Processes may take various forms in automated production. They may be continuous as with the mixing of chemicals, synchronous where operations are performed in unison or asynchronous where operations are performed independently. Manual and automated tasks may be mixed to utilize the decision making and dexterity advantages of human labor.
Chemical, food and beverage production often operates in a continuous fashion. Chemicals or ingredients are mixed together continuously to produce a “batch” of product. Plastics are often extruded continuously and then segmented into individual pieces for further operations.
Processes are said to be asynchronous when they do not rely on a master timing signal. An example of this might be an operation which takes place when a product arrives at an operator station from a previous process on a conveyor. The component may then be operated on when its arrival has been detected by a sensor rather than at the index completion signal from the conveyor.
Synchronous processes rely on a master clock or timing signal. This may be an electrically or mechanically based system; cam driven devices on a line shaft are examples of a synchronous process. Assembly line operations may be synchronous, asynchronous or a combination of both depending on the source of the initiating trigger.
The picture above is an illustration of a device used in both synchronous and asynchronous processes and is commonly used to rotate a dial table. If the driving motor is run continuously the indexer will rotate a fixed number of degrees (typically 45, 60 or 90 for 8, 6 and 4 stations respectively) and then enter a dwell for a fixed period of time based on motor speed.

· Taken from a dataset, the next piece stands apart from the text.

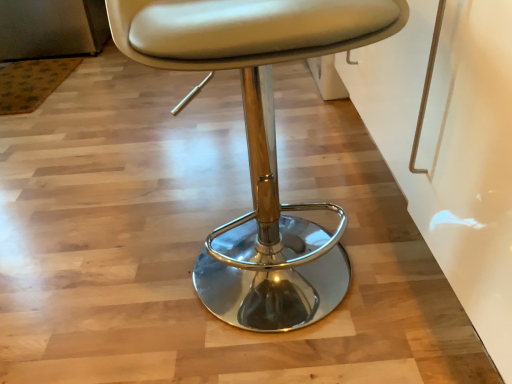 The height and width of the screenshot is (384, 512). What are the coordinates of `free space behind beige leather stool at center` in the screenshot? It's located at (241, 184). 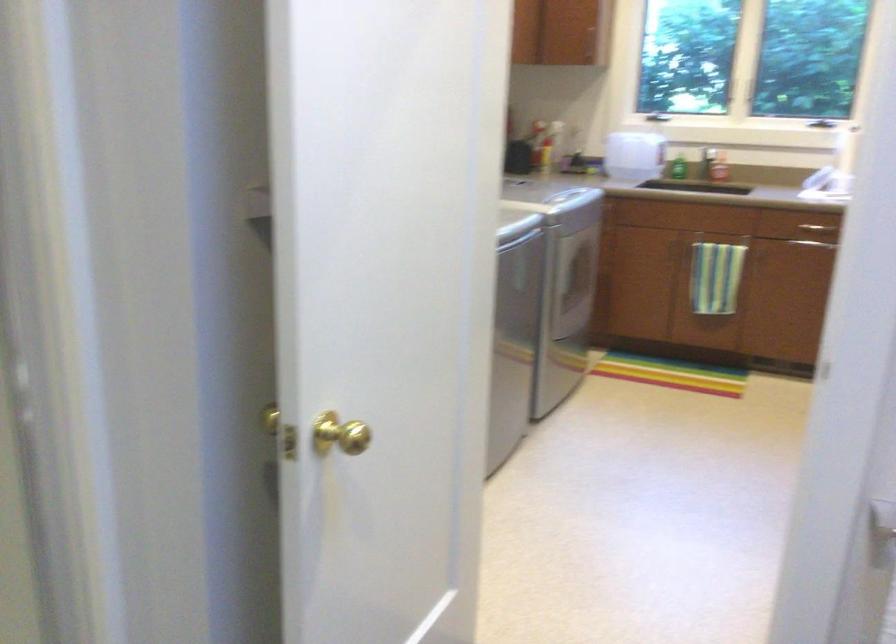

This is an example of using the indexer synchronously. If the indexer is actuated periodically the rotation will occur at the motor speed but then can be stopped by using a clutch or stopping the motor during the dwell period. This “cycle on demand” method would be an example of using the indexer asynchronously.
An important note to remember when using these types of indexers. Ideally you should never stop the motor or during the rotation period of the cam. This puts strain on the engaged mechanism and at high speeds can actually damage the indexer. Because of this a “breakaway mechanism” is often used to disengage the table from the drive if the table is stopped by a physical obstruction.
Well known manufacturers of cam-based indexers include Camco, Stelron and Weiss.